Share

2. dengan tenangnya

"Apa yang kau lakukan di sini Amaira?"

"Melihatmu tidur, apa lagi?" jawabku santai.

"Lalu apa lagi?"

"Merekam sedikit video untuk dokumentasi dan senjata," jawabku.

"Apa rencanamu, pria yang masih terduduk di balik selimut bersama kekasihnya itu nampak saling memandang dalam kebingungan an kalut.

"Jangan panik, tenang aja, Aku tidak akan menghajarnya, kau hanya perlu memberiku sebuah kesepakatan maka semuanya akan baik-baik saja!" ucapku sambil melipat tangan di dada.

"Apa yang kau inginkan?"

"Tanda tangani ini, surat pernyataan bahwa kau menyetujui kepemilikan rumah dan dua unit mobil?"

"Hanya itu?"

"Tidak, tidak semudah itu. Aku juga harus mendapatkan jatah dua puluh persen dari keuntungan perusahan."

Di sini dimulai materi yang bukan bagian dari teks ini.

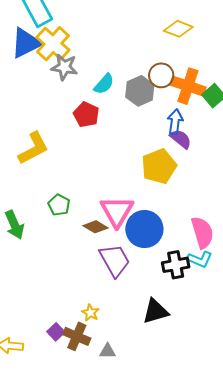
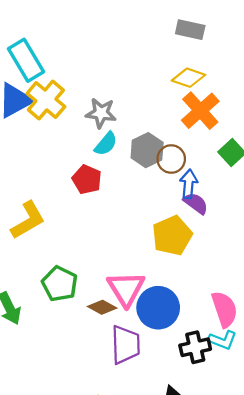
gray star: (64, 67) -> (101, 113), moved
brown circle: (161, 75) -> (171, 159), moved
orange cross: (188, 86) -> (200, 111), moved, turned 32
green pentagon: (59, 205) -> (60, 284), size x1.4
purple trapezoid: (115, 260) -> (125, 345), turned 30

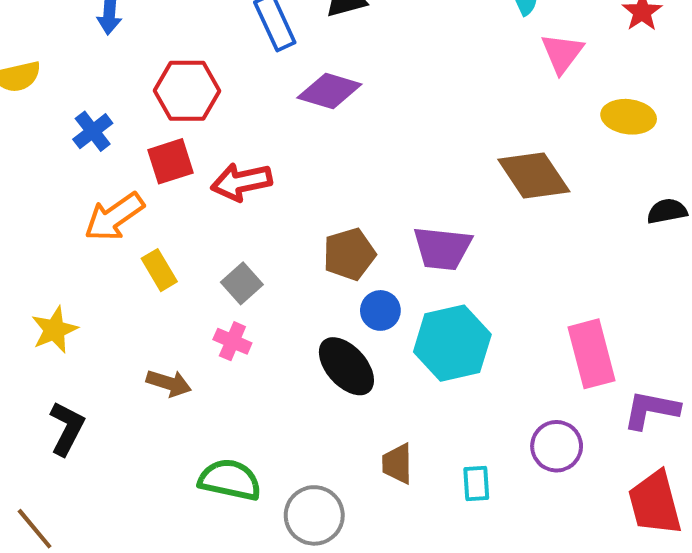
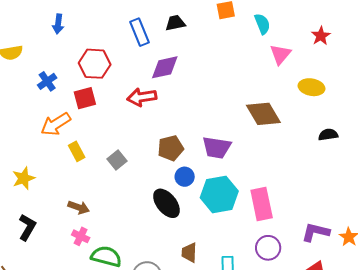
purple diamond: (329, 91) -> (165, 67), turned -32
red arrow: (241, 182) -> (142, 97), moved
pink cross: (232, 341) -> (81, 236), moved
pink rectangle: (592, 354) -> (262, 204), moved

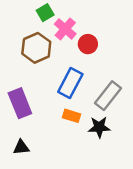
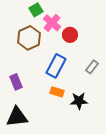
gray rectangle: (108, 96) -> (92, 67), moved, size x0.6
purple rectangle: (20, 103) -> (16, 82), size x0.7
black triangle: (21, 147) -> (17, 117), size x1.6

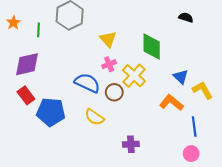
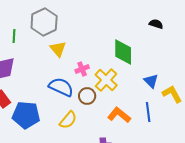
yellow triangle: (108, 39) -> (58, 49), moved
orange L-shape: (171, 103) -> (119, 115), moved
yellow semicircle: (95, 117) -> (68, 120), turned -84
blue line: (194, 127) -> (148, 112), moved

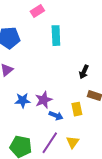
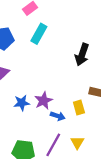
cyan rectangle: (56, 36) -> (39, 34), moved, turned 36
black arrow: (84, 72) -> (82, 55), moved, size x1.5

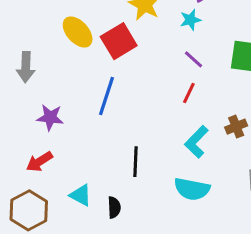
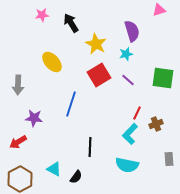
red square: (119, 41) -> (99, 75), moved
red line: (189, 93) -> (137, 113), moved
red arrow: (39, 162) -> (18, 142), moved
black semicircle: (114, 207) -> (76, 177), turned 40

"Bukannya kau sudah dapatkan nafkah lebih dari cukup?" tanyanya terbelalak. "Tidak akan mudah memberimu bagian sebanyak itu kecuali kau punya saham!"

"Atau ... Akan kusebarkan video asyik kalian, tidur tanpa sehelai benang dengan wanita yang tidak halal untukmu, bagaimana? perusahaan dan semua orang akan heboh karena pemimpin yang selama ini adalah panutan dan mereka muliakan adalah orang yang sangat-sangat hina!"

"Tolong jangan Amaira, aku khilaf."

"Masak khilaf bertahun tahun, Mas. Tahu tidak bahwa selama ini aku menyimak kelakuanmu? aku mencoba bersabar dan menahan perasaanku. Kupikir dengan bersikap baik maka kau akan tersentuh dan menghargai pengorbananku, tapi tetap saja, kau tak pernah berubah. Sekarang aku lelah, jadi, tanda tangani surat persetujuan di atas materai, maka semuanya akan beres."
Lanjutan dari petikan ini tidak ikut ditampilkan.